Copy exactly the lines that run from the top of the listing to the line containing "lên bị ngứa da đầu, ngứa ngoài da.", both ends included, and omit the pictures.

* [Data under study]:
--------------------
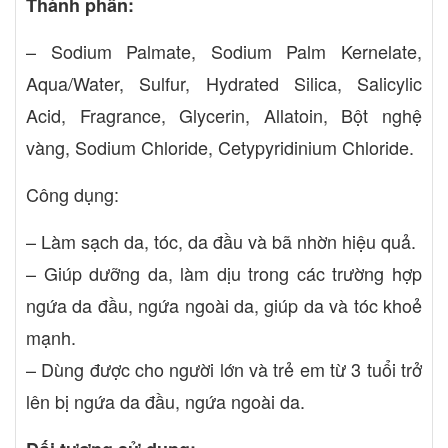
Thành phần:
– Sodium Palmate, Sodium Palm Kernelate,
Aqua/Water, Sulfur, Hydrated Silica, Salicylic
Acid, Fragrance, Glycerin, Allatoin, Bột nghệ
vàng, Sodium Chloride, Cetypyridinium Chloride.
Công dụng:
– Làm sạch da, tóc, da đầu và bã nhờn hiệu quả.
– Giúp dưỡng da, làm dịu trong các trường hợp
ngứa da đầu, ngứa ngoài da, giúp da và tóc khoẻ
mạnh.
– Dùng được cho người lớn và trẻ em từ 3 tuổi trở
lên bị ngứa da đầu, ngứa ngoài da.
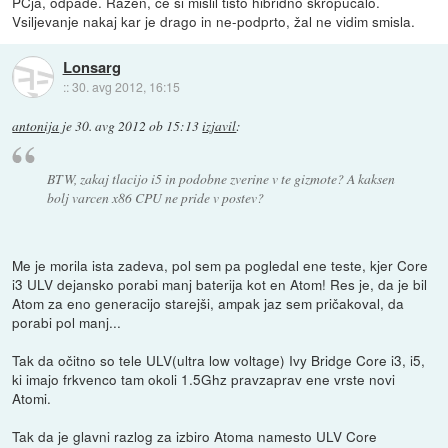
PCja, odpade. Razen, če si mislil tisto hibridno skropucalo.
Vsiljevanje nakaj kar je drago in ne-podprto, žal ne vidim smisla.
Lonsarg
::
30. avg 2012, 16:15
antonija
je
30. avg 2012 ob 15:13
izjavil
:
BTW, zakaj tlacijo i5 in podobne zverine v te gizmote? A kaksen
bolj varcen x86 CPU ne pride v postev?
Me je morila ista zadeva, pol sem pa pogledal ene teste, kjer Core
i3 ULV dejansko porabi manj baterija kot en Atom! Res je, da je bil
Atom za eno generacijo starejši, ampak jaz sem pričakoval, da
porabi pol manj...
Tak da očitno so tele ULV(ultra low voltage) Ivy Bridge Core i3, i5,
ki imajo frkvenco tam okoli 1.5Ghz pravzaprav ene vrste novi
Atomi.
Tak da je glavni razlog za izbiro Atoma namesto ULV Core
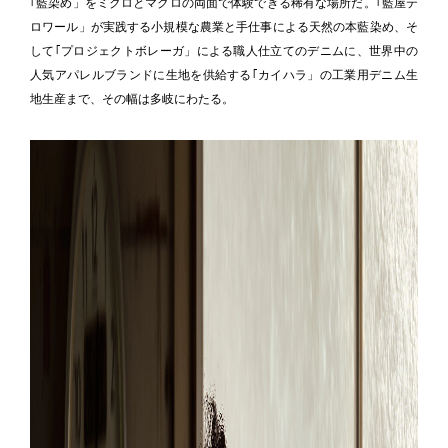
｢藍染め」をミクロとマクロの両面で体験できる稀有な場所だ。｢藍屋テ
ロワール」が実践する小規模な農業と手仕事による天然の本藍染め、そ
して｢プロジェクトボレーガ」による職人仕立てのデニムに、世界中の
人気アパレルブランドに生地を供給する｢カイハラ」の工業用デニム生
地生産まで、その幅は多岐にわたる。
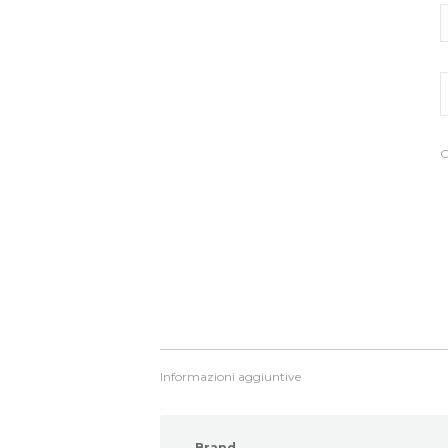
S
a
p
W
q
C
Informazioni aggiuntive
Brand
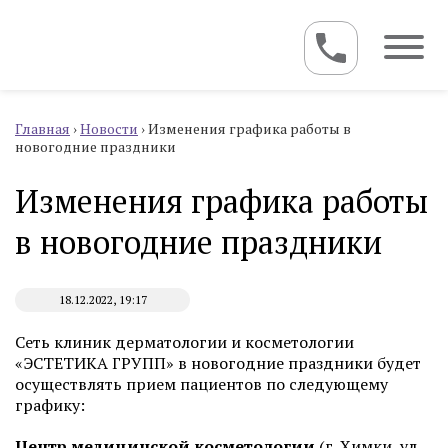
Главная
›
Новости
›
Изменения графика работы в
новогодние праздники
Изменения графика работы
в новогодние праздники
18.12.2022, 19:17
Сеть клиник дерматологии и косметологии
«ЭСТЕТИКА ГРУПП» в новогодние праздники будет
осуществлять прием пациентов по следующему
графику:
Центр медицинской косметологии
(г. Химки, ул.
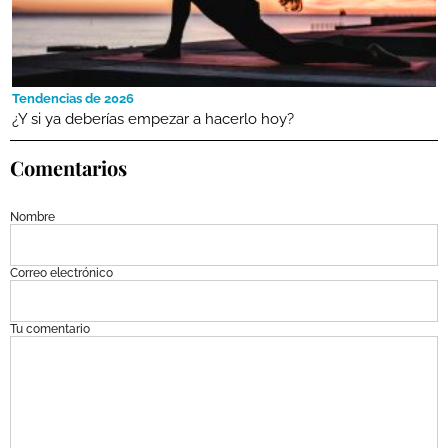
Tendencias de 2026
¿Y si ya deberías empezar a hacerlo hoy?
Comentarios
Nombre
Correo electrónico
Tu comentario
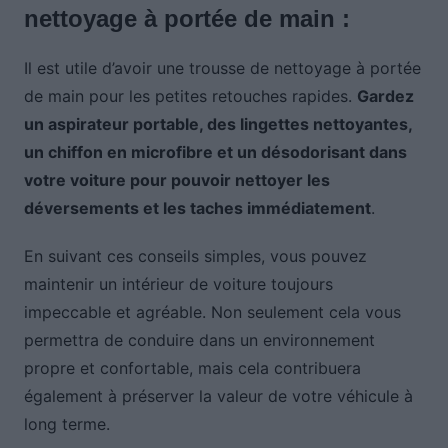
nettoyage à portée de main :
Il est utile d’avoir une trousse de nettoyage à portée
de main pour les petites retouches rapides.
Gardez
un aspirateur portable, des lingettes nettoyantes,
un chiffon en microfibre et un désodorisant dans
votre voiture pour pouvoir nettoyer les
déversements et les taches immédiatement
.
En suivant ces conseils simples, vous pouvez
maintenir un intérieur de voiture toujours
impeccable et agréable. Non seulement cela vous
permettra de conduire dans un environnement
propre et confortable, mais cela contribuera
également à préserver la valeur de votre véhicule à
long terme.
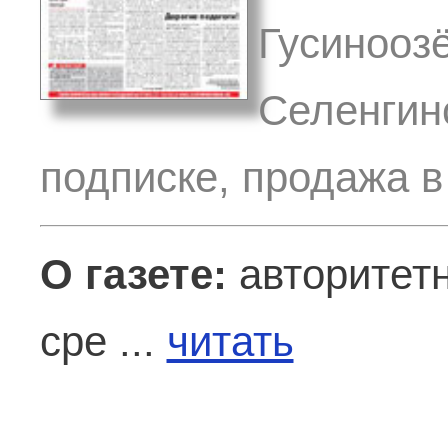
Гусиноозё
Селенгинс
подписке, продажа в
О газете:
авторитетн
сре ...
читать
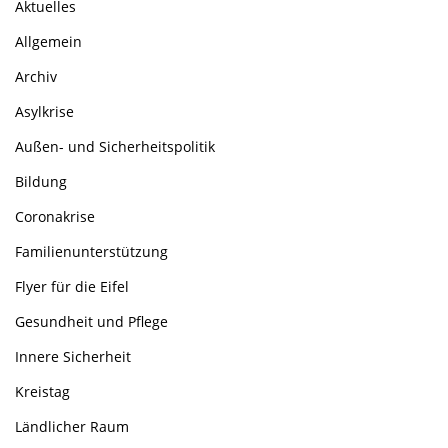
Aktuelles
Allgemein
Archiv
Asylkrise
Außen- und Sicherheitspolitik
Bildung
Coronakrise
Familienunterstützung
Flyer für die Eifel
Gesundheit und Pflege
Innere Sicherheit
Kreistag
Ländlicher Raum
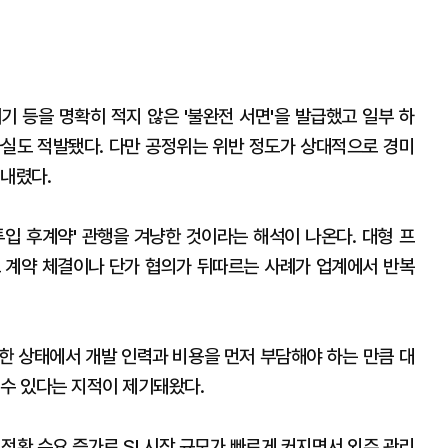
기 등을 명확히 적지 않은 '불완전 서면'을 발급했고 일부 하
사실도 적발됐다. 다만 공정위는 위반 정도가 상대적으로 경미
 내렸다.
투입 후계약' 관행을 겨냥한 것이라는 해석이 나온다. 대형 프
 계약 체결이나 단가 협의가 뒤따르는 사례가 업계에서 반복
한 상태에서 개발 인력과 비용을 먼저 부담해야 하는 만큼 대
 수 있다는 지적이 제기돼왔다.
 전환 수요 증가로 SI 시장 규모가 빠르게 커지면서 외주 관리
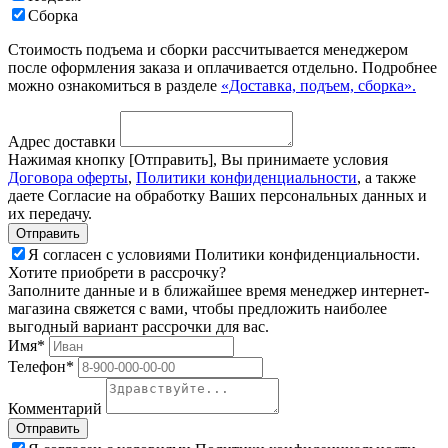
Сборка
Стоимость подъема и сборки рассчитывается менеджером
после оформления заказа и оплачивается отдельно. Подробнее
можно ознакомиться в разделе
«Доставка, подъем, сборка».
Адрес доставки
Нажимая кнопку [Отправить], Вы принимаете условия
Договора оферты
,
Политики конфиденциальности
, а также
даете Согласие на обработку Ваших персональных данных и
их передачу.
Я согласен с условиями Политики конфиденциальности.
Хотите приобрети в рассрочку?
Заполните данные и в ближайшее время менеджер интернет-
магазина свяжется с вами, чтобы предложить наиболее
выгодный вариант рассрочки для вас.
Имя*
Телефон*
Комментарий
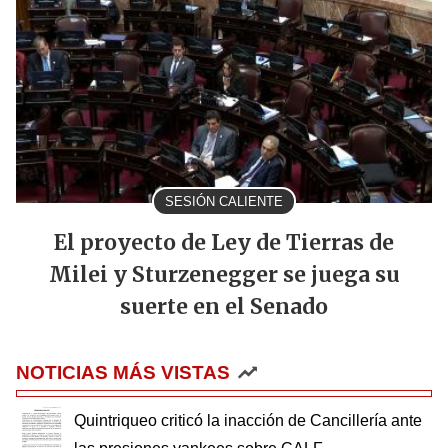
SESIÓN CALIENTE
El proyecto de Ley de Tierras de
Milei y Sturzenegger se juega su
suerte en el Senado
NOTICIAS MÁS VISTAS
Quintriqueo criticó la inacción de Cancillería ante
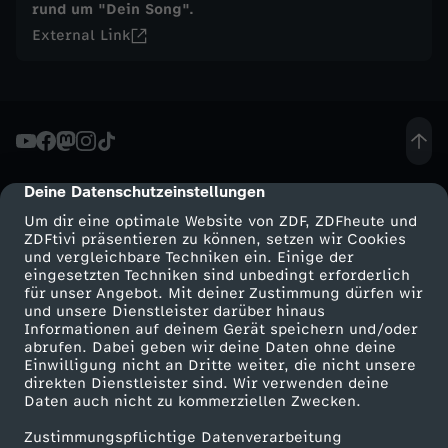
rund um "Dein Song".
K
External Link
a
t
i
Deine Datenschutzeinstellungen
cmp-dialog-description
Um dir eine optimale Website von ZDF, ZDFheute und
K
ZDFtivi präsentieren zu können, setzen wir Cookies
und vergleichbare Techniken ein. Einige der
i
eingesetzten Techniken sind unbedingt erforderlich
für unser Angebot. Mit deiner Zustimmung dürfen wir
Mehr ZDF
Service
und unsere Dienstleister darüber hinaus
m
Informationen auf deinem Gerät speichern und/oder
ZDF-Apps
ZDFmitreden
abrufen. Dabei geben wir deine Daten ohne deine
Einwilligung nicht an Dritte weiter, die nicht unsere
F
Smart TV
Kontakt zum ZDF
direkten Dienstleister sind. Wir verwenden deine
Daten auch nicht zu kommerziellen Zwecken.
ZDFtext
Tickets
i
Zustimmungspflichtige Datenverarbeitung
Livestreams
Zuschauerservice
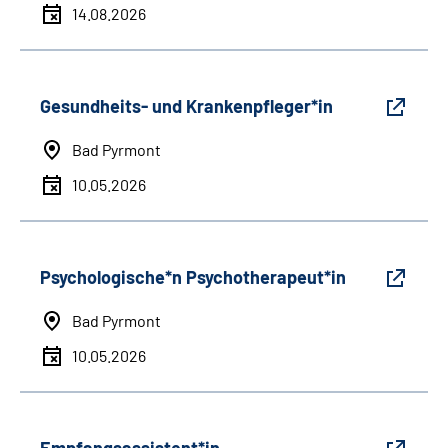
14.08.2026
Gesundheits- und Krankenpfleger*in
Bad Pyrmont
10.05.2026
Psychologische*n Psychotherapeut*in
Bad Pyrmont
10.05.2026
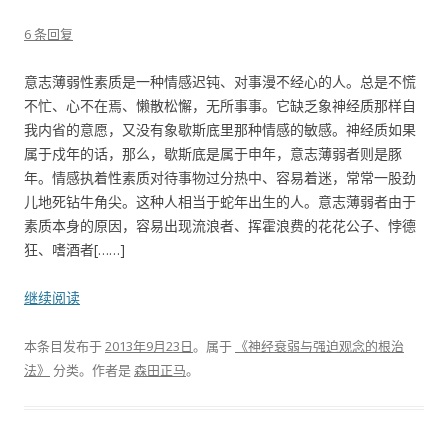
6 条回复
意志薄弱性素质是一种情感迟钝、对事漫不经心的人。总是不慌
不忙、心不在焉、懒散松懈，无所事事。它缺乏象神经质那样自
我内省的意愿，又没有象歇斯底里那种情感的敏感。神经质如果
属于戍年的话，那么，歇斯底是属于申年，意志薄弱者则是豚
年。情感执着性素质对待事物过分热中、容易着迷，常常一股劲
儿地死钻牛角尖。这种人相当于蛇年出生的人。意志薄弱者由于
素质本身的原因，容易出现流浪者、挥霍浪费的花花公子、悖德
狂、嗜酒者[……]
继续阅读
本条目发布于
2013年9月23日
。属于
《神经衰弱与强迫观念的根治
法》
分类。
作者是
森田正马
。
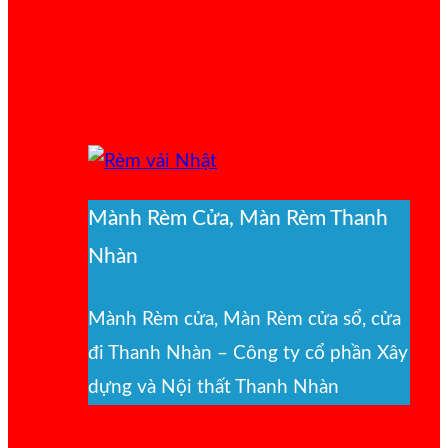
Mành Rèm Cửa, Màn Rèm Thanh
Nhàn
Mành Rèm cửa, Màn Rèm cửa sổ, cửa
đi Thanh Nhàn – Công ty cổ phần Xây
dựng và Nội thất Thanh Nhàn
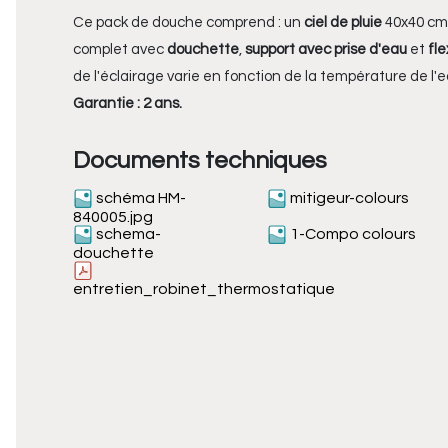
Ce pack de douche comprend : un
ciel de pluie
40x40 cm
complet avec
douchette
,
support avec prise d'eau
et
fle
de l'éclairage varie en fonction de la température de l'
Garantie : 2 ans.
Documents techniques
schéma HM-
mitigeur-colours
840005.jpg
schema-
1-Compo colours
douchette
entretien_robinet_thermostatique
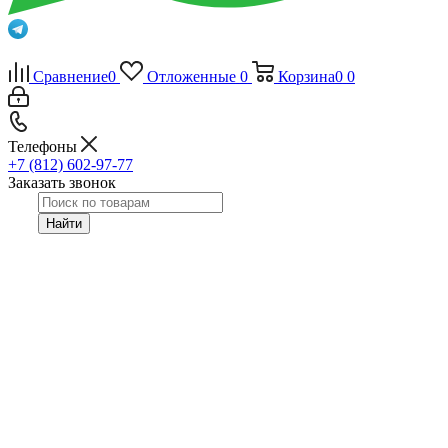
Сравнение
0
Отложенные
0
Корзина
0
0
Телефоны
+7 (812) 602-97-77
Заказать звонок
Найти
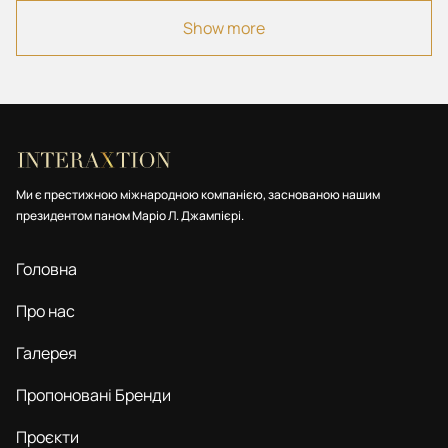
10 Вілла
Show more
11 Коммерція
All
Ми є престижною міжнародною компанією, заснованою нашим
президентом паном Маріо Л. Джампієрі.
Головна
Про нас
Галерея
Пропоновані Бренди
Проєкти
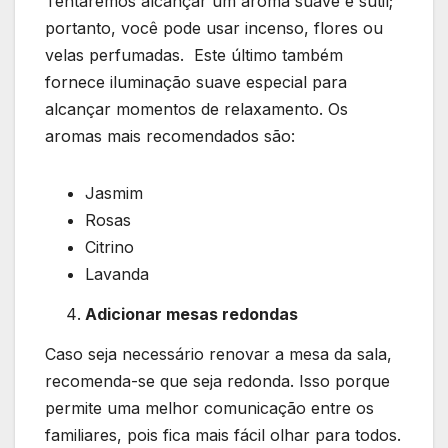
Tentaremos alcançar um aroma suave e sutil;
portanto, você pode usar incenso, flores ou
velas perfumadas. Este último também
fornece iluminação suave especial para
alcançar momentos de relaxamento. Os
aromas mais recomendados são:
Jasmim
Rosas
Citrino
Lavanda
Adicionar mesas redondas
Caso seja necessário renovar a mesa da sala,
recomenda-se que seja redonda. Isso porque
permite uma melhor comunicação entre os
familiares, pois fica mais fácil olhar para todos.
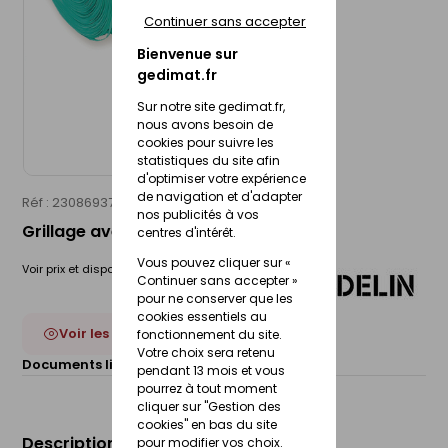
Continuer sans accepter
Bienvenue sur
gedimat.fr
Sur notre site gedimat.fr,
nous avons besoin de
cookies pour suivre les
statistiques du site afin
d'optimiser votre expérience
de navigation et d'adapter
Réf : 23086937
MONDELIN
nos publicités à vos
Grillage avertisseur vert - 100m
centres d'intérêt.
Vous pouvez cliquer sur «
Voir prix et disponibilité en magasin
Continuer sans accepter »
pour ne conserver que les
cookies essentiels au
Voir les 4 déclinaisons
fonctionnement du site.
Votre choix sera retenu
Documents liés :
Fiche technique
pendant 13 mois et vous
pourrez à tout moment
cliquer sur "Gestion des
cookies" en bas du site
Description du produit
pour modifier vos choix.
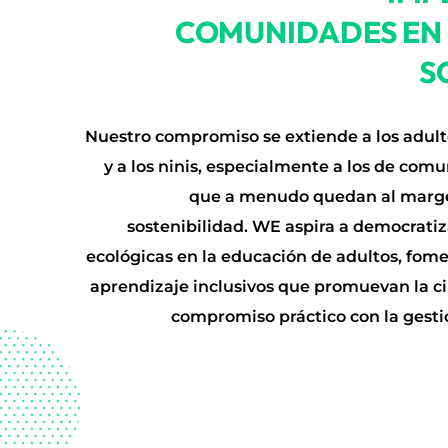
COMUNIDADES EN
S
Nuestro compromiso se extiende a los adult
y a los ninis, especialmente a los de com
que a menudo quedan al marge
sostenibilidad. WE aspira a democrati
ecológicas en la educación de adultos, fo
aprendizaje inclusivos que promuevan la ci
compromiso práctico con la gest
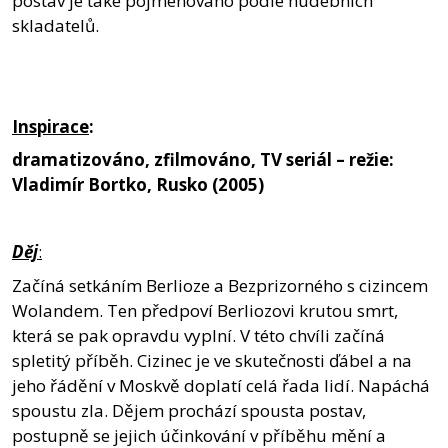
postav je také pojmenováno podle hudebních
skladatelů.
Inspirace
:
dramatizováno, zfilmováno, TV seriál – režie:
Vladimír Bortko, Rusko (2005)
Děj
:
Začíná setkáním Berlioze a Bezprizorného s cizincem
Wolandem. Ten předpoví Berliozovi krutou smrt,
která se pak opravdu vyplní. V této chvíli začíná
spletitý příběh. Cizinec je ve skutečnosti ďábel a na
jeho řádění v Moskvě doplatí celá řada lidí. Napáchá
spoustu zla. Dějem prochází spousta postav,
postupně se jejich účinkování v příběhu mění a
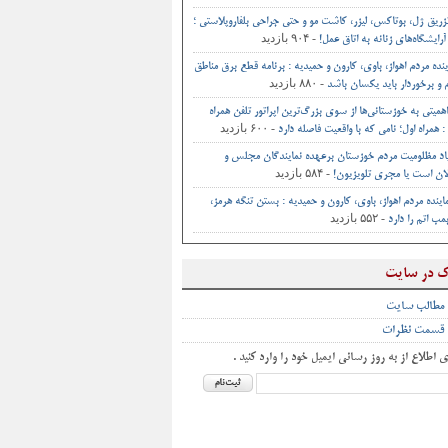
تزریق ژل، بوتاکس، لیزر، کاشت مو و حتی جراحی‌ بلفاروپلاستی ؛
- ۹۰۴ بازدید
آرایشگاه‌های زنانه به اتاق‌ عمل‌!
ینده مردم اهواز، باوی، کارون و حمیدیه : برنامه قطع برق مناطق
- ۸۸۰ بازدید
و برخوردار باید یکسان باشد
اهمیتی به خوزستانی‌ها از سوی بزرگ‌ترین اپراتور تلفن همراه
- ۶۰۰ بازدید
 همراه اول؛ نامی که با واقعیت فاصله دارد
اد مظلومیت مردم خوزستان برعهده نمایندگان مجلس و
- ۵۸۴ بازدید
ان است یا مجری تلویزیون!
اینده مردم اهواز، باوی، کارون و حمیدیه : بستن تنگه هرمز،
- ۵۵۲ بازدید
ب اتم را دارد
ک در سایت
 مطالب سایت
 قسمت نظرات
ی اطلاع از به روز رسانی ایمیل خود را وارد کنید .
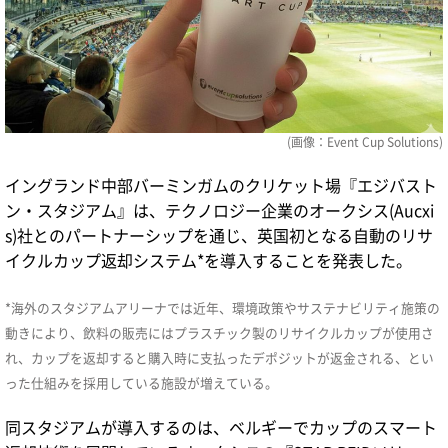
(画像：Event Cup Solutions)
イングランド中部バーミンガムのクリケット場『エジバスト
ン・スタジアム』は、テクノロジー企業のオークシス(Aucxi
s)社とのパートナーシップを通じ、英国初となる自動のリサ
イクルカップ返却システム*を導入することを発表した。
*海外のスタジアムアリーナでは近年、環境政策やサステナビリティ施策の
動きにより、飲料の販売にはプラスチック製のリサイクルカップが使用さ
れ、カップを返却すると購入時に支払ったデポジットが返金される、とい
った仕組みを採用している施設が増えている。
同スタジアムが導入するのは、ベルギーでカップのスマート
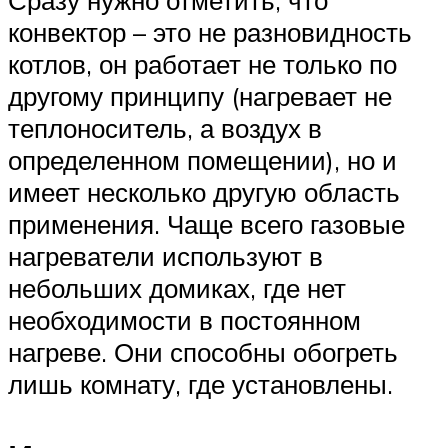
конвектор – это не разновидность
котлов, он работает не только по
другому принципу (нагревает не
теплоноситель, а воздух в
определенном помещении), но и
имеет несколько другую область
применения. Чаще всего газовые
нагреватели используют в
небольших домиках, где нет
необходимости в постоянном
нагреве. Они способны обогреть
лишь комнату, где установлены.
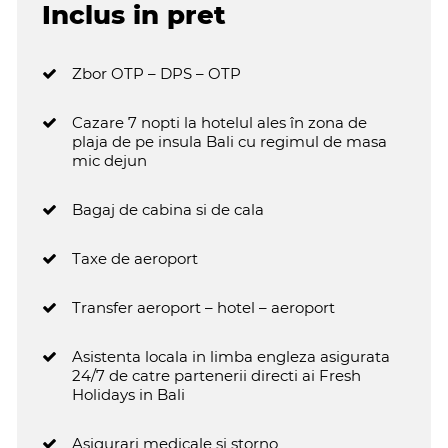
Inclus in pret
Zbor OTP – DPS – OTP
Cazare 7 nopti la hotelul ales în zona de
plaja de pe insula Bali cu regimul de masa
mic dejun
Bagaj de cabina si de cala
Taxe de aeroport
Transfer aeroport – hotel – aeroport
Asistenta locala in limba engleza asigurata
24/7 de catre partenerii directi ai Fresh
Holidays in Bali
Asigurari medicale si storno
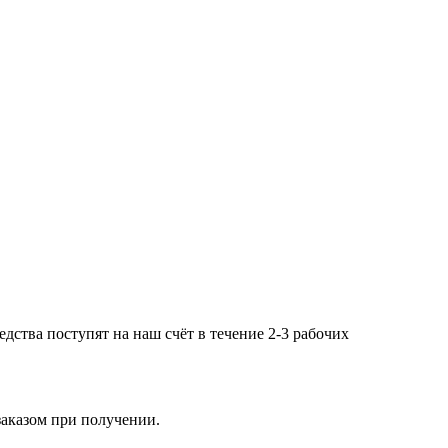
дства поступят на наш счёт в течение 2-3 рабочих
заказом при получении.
--------------------
* [Answer to this exercise]:
Thành phần:
– Sodium Palmate, Sodium Palm Kernelate,
Aqua/Water, Sulfur, Hydrated Silica, Salicylic
Acid, Fragrance, Glycerin, Allatoin, Bột nghệ
vàng, Sodium Chloride, Cetypyridinium Chloride.
Công dụng:
– Làm sạch da, tóc, da đầu và bã nhờn hiệu quả.
– Giúp dưỡng da, làm dịu trong các trường hợp
ngứa da đầu, ngứa ngoài da, giúp da và tóc khoẻ
mạnh.
– Dùng được cho người lớn và trẻ em từ 3 tuổi trở
lên bị ngứa da đầu, ngứa ngoài da.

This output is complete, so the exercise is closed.